Historically, infrastructure monitoring was a backroom function. Because of this, IT organizations built siloed teams of domain experts, each focused on a specific type of IT technology. There was one team to manage data networks, another to manage storage, yet another for server monitoring, and so on.
At the time, this approach was aligned with IT’s inward-looking operating model, but it’s no longer appropriate for today’s service and customer-centric IT organizations. We now recognize that businesses consume end-to-end services, not individual IT technologies. For example, very few businesses need a raw storage array service. However, they do need a responsive and reliable data warehouse service that depends on servers, databases, storage, network connectivity, event correlation and analysis, and analytical and reporting tools. Monitoring alone includes massive amounts of event, metric and logo data.
To deliver an end-to-end service, all of these IT technologies have to work together. However, many IT operations groups still work in technology-specific towers. And, each technology team has its own management tools, whether that’s SCOM for operating systems and servers, or AppDynamics to manage application performance.
No End-to-End Visibility and Control
This creates huge problems. Each siloed operations team can only see one type of technology. So, when there’s a service impairment, the team doesn’t have visibility and control of other types of IT components – which could be the actual source of the issue. For instance, you can’t see application issues with a point infrastructure monitoring tool. In fact, you can’t even see beyond the scope of your own infrastructure domain.
What’s the outcome? L1 and L2 support teams continue to struggle with disconnected, technology-specific information, making it incredibly hard to identify and resolve service issues. Manually correlating data across domains is enormously difficult and time-consuming – which is the last thing you want when a mission-critical service is down. And, when support calls in the domain experts, no one can agree on what’s wrong. Each team has its own blinkered view and points the finger somewhere else. As a result, businesses continue to suffer prolonged service outages and serious business impacts.
Breaking Down the Walls
To manage end-to-end services effectively, you need to bring all of your monitoring data into one place. By using a manager of managers monitoring system, MoM operations collects a comprehensive set of data – including events, logs and metrics – from all of your point tools. With modern sytems, manager of managers monitoring is no longer siloed – yes, the point tools still exist, but you now have all the data in a single pane of glass.
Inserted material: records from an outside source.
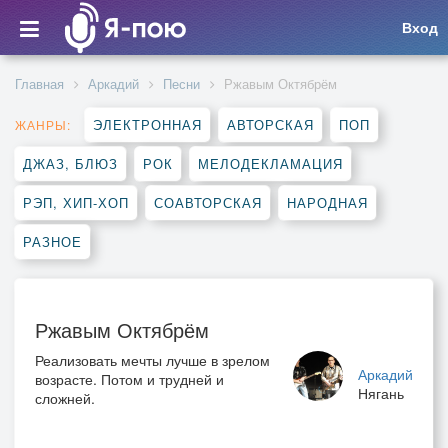
Вход
Главная
Аркадий
Песни
Ржавым Октябрём
ЭЛЕКТРОННАЯ
АВТОРСКАЯ
ПОП
ЖАНРЫ:
ДЖАЗ, БЛЮЗ
РОК
МЕЛОДЕКЛАМАЦИЯ
РЭП, ХИП-ХОП
СОАВТОРСКАЯ
НАРОДНАЯ
РАЗНОЕ
Ржавым Октябрём
Реализовать мечты лучше в зрелом
Аркадий
возрасте. Потом и трудней и
Нягань
сложней.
However, there is more to it than simply integrating your monitoring data. Without a manager of managers monitoring tools generate huge amounts of disconnected, redundant and incompatible information. You need something to normalize, deduplicate, filter and correlate this data, so that your L1 and L2 support teams have consistent, meaningful events to work on, instead of chaotic noise. Other key IT event management capabilities, such as event correlation and analysis, make it much easier for support teams to separate cause from symptoms – for example, when poor application response time is due to a specific database or network issue.
Unlocking the Power of Artificial Intelligence
AIOps (Artificial Intelligence for IT Operations) systems incorporate machine learning capabilities in their core engines. This delivers advanced automation capabilities that dramatically increase service quality while driving down operational costs. For example, these kinds of platforms can recognize event patterns across multiple monitoring sources, and then use these to predict future service outages – before customers are affected. They can also automatically identify the root cause of service and infrastructure issues, and even score events based on their likely business impact.
In a Nutshell
If your IT operations team is still working in silos, then you’re putting your service quality at risk. Domain-specific management tools don’t give you the end-to-end view, which means that you don’t have visibility and control of your mission-critical services. By using a manager of managers monitoring tool with ITSM integration and AI capabilities, you break down these barriers and identify then fix service issues more quickly. And, by bringing all of your data into one place, you can now leverage machine learning to prevent service outages, understand business impact, and further accelerate service restoration.
That’s why a proactive manager of managers is the single most important investment you can make for your IT operations team.